AUIS Sixth Annual Commencement
Undergraduate Valedictory
Sherwan Hindreen
May 24, 2017

Ladies and gentlemen, our distinguished guests, parents, and my fellow graduates. Thank you all for coming on this important day. It is an honor to be standing here and addressing you all. It is a privilege to be able to speak on behalf of all of my classmates who are graduating with me today. Before we begin, I must confess. I was sincerely shocked when I was first invited to give you this speech. My surprise was so profound, that, to my embarrassment, I forgot to give an answer to the invitation. I have even considered excusing myself from this formidable task. High grades I can do. That is fine and easy, public speaking not so much. Fortunately, with much encouragement from some of the wonderful people here at AUIS, I rose to the challenge.

Now, I will not waste your time with an overly long and verbose speech. I’m one of you. I understand your feelings today. I understand the feelings of relief and joy that our journey is over. I also understand the stress and worry about an uncertain future waiting ahead of us. You should know that I don’t necessarily have words of wisdom to impart on you. What I have is a helpful suggestion more than anything. It is a way of looking at things that have helped me over the years. What I’m about to say may seem pessimistic and unhelpful for some of you. In spite of this, please know that my only goal is to be of help to you all.

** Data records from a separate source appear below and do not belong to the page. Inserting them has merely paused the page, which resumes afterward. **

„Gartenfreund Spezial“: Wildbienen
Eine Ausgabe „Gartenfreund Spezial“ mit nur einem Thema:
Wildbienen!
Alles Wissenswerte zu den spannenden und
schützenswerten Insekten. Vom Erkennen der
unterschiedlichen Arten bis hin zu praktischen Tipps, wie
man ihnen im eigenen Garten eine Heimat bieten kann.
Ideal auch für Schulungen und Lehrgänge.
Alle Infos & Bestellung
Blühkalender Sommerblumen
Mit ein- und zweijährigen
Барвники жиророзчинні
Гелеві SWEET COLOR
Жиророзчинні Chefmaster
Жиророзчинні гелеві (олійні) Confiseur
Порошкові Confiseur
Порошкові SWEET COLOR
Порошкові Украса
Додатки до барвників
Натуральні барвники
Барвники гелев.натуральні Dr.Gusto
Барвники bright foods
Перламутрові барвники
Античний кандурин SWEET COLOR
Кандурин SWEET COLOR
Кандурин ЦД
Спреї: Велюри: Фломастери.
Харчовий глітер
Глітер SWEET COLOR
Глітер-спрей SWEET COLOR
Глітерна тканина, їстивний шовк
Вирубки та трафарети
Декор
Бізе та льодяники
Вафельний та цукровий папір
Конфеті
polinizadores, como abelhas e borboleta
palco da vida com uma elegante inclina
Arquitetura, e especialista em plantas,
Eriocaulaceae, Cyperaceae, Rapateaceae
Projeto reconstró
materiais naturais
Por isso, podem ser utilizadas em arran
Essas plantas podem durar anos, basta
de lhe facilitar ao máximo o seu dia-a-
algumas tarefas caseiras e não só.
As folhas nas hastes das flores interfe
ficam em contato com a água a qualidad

Ten years have passed since this university first opened its doors. Ten years full of failures and successes, loses and promises, and tears and smiles. Since then, Kurdish and Iraqi fortunes have changed tremendously. The optimism that was widespread when we first came here has largely evaporated into thin air. We are blighted with doubt, pessimism and unease whenever we think of our future. It is a critical and momentous time we are living in today. The war with ISIS is coming to its end. As our soldiers are liberating and reclaiming the last stolen Iraqi fortress from these extremist savages, the future is murkier than ever. With so many economic hardships and political crises washing over us one after another, it is understandable that what should have been a joyful celebration for all, is seen by some as a grave transition into an unknown future.

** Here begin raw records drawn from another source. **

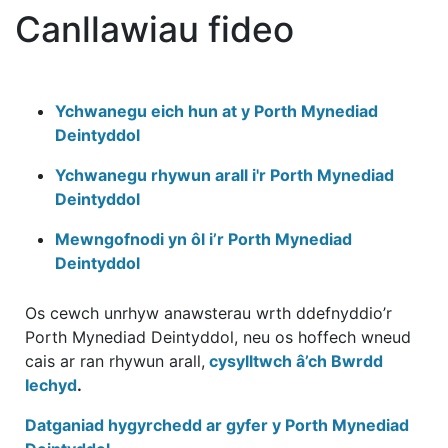
Canllawiau fideo
Ychwanegu eich hun at y Porth Mynediad
Deintyddol
Ychwanegu rhywun arall i'r Porth Mynediad
Deintyddol
Mewngofnodi yn ôl i’r Porth Mynediad
Deintyddol
Os cewch unrhyw anawsterau wrth ddefnyddio’r
Porth Mynediad Deintyddol, neu os hoffech wneud
cais ar ran rhywun arall,
cysylltwch â’ch Bwrdd
Iechyd
.
Datganiad hygyrchedd ar gyfer y Porth Mynediad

It is reasonable of course that we may feel like this. We are no strangers to discomfort and anxiety. The wars of this land are always on our minds, simmering in the background of our lives. We always lived in their shadow. They have haunted us for a long time. All of us here were either born during the sanction years, like myself, or the senseless war with Iran, or the invasion of Kuwait and the following destruction Iraq suffered due to the actions of one tyrannical cruel man. Of course, most of us lived our adolescent years with the chaos and destruction that followed the 2003 invasion in the background. In Kurdistan, we were optimistic. The post-invasion economic boom allowed us to delude ourselves into thinking we were apart from the rest of the country. We believed we were immune to its aliments. For better or worse, we have now awoken from that illusion.

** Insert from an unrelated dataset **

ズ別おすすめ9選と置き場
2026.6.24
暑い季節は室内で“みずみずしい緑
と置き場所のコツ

When I first came to AUIS I didn’t know what to expect. I had just finished my secondary education in Baghdad, and all I thought about was leaving that torn city. Life had become unbearable; the bombings, suicide attacks, and kidnappings were incessant. Like most Baghdadis, my family refused to be intimidated and we tried to maintain a cheerful life as best we could. Eventually, we left to Kurdistan. It was our homeland after all and few other places accepted Iraqis and allowed them to retain their dignity. I’m glad to say that whatever misgivings I had vanished as I spent more time here at AUIS, and developed deep friendships with good people here.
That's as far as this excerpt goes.